Men will turn any discussion of rape and sexual assault into a discussion of men whose lives were ruined by false accusations.

Journalists interviewing white supremacists will be surprised that they are well-dressed and appear normal. We’ll be told “they’re a good person deep down”.

Someone will say “You know, white people are the real victims of racism” as if it was daringly original.

Many people will fail to understand the concepts free speech and censorship. Others will pretend not to know the meaning of common words like racism, fact and truth.
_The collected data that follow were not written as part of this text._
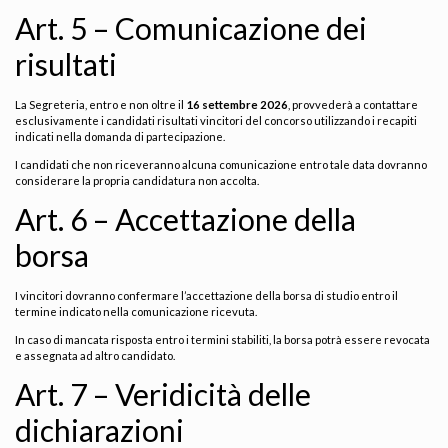
Art. 5 – Comunicazione dei
risultati
La Segreteria, entro e non oltre il
16 settembre 2026
, provvederà a contattare
esclusivamente i candidati risultati vincitori del concorso utilizzando i recapiti
indicati nella domanda di partecipazione.
I candidati che non riceveranno alcuna comunicazione entro tale data dovranno
considerare la propria candidatura non accolta.
Art. 6 – Accettazione della
borsa
I vincitori dovranno confermare l’accettazione della borsa di studio entro il
termine indicato nella comunicazione ricevuta.
In caso di mancata risposta entro i termini stabiliti, la borsa potrà essere revocata
e assegnata ad altro candidato.
Art. 7 – Veridicità delle
dichiarazioni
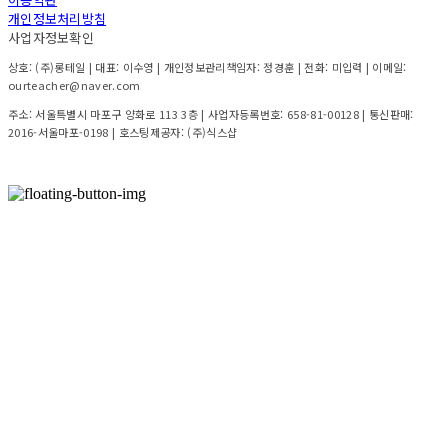
개인정보처리방침
사업자정보확인
상호: (주)롱테일 | 대표: 이수영 | 개인정보관리책임자: 정경훈 | 전화: 미입력 | 이메일:
ourteacher@naver.com
주소: 서울특별시 마포구 양화로 113 3층 | 사업자등록번호:
658-81-00128
| 통신판매:
2016-서울마포-0198
| 호스팅제공자: (주)식스샵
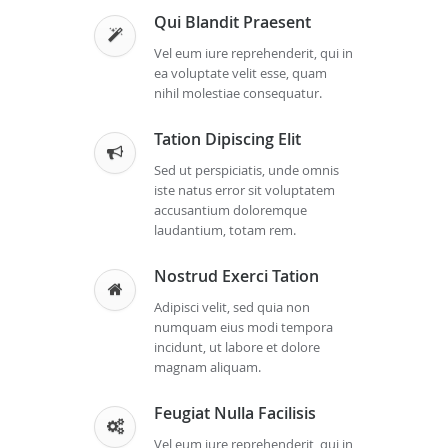
Qui Blandit Praesent
Vel eum iure reprehenderit, qui in
ea voluptate velit esse, quam
nihil molestiae consequatur.
Tation Dipiscing Elit
Sed ut perspiciatis, unde omnis
iste natus error sit voluptatem
accusantium doloremque
laudantium, totam rem.
Nostrud Exerci Tation
Adipisci velit, sed quia non
numquam eius modi tempora
incidunt, ut labore et dolore
magnam aliquam.
Feugiat Nulla Facilisis
Vel eum iure reprehenderit, qui in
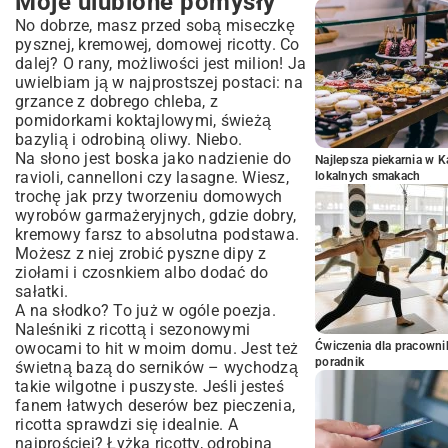
Moje ulubione pomysły
No dobrze, masz przed sobą miseczkę
pysznej, kremowej, domowej ricotty. Co
dalej? O rany, możliwości jest milion! Ja
uwielbiam ją w najprostszej postaci: na
grzance z dobrego chleba, z
pomidorkami koktajlowymi, świeżą
bazylią i odrobiną oliwy. Niebo.
Na słono jest boska jako nadzienie do
Najlepsza piekarnia w 
ravioli, cannelloni czy lasagne. Wiesz,
lokalnych smakach
trochę jak przy tworzeniu
domowych
wyrobów garmażeryjnych
, gdzie dobry,
kremowy farsz to absolutna podstawa.
Możesz z niej zrobić pyszne dipy z
ziołami i czosnkiem albo dodać do
sałatki.
A na słodko? To już w ogóle poezja.
Naleśniki z ricottą i sezonowymi
owocami to hit w moim domu. Jest też
Ćwiczenia dla pracown
poradnik
świetną bazą do serników – wychodzą
takie wilgotne i puszyste. Jeśli jesteś
fanem
łatwych deserów bez pieczenia
,
ricotta sprawdzi się idealnie. A
najprościej? Łyżka ricotty, odrobina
We'll be told that the shy, the old, the single, the disabled, the different are a terrible problem for “our” society. What can "we" do about "them"? "We" must try to understand "them"!

A columnist will write about giving birth in 2017 and ask why the process is still as grim as it was 40 years ago. She'll follow it up with: “Why did nobody tell me I’d love my baby so much?
Why I, a middle-class journalist, did something ordinary like moving out of London.

The rules have changed! There’s no need to be middle-aged any more! 50 is the new 40 and with yoga, pilates, personal trainers etc you can keep your youthful figure! And 40 is the new 16 if you can afford the cheek implants, eye lifts, chin lifts, lip fillers, tan and perpetual holidays. But if you can, we’ve got the wardrobe for YOU!

We'll rediscover low-alcohol beer and wine (I hope.)

Someone will point out that alcoholism isn’t confined to the working classes. Journalists will write hilarious pieces about how they quit the Dryathlon on Day Two.

Scientists will point out that all you need to detox are two kidneys and a liver. New “detox” strategies will make fortunes for their originators.

Discoveries will be made that will “force us to rewrite the history of art/human evolution”, usually in the direction of “far earlier than thought”.

We'll wonder what happened to the radio repair man.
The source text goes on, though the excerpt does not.